YOUR INSTRUCTIONS » The task for the listing below is to write out exactly the lines starting at the one containing "интересно провести время в городе." and ending at the one containing "(07472) 98 06 10", both included. Pictures are to be omitted.

*** RECORDS PROVIDED Section Begins ***

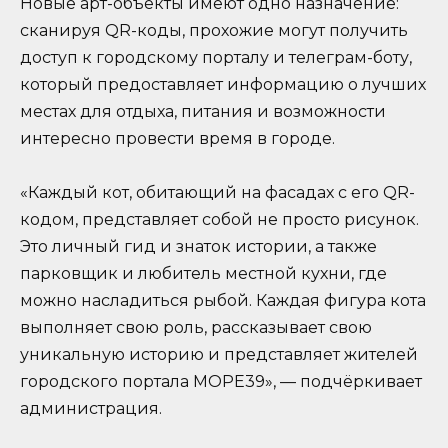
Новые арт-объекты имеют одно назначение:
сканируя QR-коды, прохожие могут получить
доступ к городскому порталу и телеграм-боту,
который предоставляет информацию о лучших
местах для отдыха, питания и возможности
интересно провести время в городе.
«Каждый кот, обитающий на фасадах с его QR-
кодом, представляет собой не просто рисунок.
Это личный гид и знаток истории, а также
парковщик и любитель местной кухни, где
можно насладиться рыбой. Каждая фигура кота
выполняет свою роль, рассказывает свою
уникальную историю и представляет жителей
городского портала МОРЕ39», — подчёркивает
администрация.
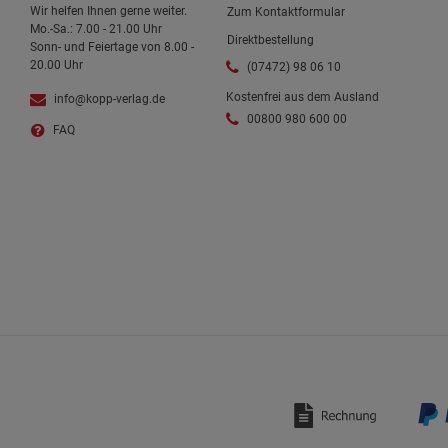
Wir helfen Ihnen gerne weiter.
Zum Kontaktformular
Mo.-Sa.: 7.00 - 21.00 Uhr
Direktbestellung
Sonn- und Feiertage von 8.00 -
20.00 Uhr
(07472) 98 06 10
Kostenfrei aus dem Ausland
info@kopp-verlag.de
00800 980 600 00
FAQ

*** RECORDS PROVIDED Section Ends ***

OUTPUT OF THE TASK »
интересно провести время в городе.
«Каждый кот, обитающий на фасадах с его QR-
кодом, представляет собой не просто рисунок.
Это личный гид и знаток истории, а также
парковщик и любитель местной кухни, где
можно насладиться рыбой. Каждая фигура кота
выполняет свою роль, рассказывает свою
уникальную историю и представляет жителей
городского портала МОРЕ39», — подчёркивает
администрация.
Wir helfen Ihnen gerne weiter.
Zum Kontaktformular
Mo.-Sa.: 7.00 - 21.00 Uhr
Direktbestellung
Sonn- und Feiertage von 8.00 -
20.00 Uhr
(07472) 98 06 10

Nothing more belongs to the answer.